Different from the plants, majority of the animals are not able to produce green and blue pigments. In effect, most of the green and blue colors of the animals are created by means of structural effects. For instance, a bluebird produces melanin and would almost appear to be black, barring for the miniature air sacs in the birds’ feathers that scatter light and make it seem to be blue – something similar in which the sky appears to be blue since the gas molecules in the atmosphere disperse light. On the other hand, peacocks have a combination of pigments that imparts colors to them.
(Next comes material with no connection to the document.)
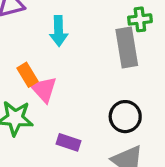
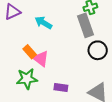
cyan arrow: (59, 31) -> (43, 23), turned 132
black circle: (125, 117) -> (98, 50), moved

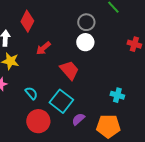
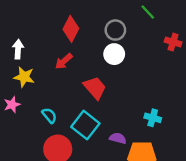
red diamond: (27, 21) -> (71, 29), moved
red cross: (134, 44) -> (173, 42), moved
purple semicircle: (78, 119) -> (118, 138), moved, turned 56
In effect, it is the manner in which the light interferes when it is reflected off the feathers of peacocks that create iridescence (changing colors). Instances of hues occurring from iridescent as well as diffractive (owing to diffraction) structures may also be found in the feathers of peacock, mother of pearl as well as pearls. The luminous blue biological pigment found in the Morpho butterfly is another excellent instance of structural color in the animal kingdom. In fact, the color of the wings of the Morpho butterfly is owing to their microstructure. Nonetheless, several butterflies possess cells that enclose pigments too. In addition, a number of beetles having a metallic green gleam also display equally vivacious colors.
It may be mentioned that by and large the structural color is caused due to selective reflection of light wavelength or iridescence owing to the multi-layer structures. Biological pigments are generally at variance with structural color in the sense that they appear the same no matter from which angle the organism is being viewed. Other than this, there are a number of colors that are a blend of structural color, pigment as well as the diet of the organism. In fact, in most cases, the green color seen in fish, amphibians, reptiles as well as birds are produced due to the reflection of the blue light passing through an upper layer of yellow pigment.
Diseases and conditions
Absence or loss of pigments or pigment cells in humans as well as animals also results in an assortment of ailments or abnormal health conditions. Such diseases and conditions may also arise in humans and animals owing to profuse production of pigments in their body.
- For instance, albinism (deficiency of pigmentation in animals and plants) is actually an inherited disorder that is distinguished by complete or part loss of melanin. ‘Albinistic’ is the term that is used to denote such humans and humans who suffer from albinism. Although occasionally the term ‘albino’ is also used to denote such people, but those suffering from condition are likely to consider this term as offensive.
- Another ailment, known as lamellar iscthyosis (fish scale disease), too is an inherited health condition wherein one of the symptoms include excessive production of melanin. In such cases, the complexion of the skin turns darker and is distinguished by darkened, scaly and arid patches. For instance, melasma is a health condition wherein dark brown patches of pigments surface on the face and they are known to be influenced by hormonal changes. When this condition happens during pregnancy, it is known as the ‘mask of pregnancy’.
- Excessive pigmentation also results in another health condition called ‘ocular pigmentation’. In this instance, excessive pigments accumulate in the eye and this condition may arise owing to latanoprost medication (a medicine applied topically to lessen high intraocular pressure). On the other hand, vitiligo is a health condition wherein there is a loss of cells that produce pigments called melanocytes in patches of the skin.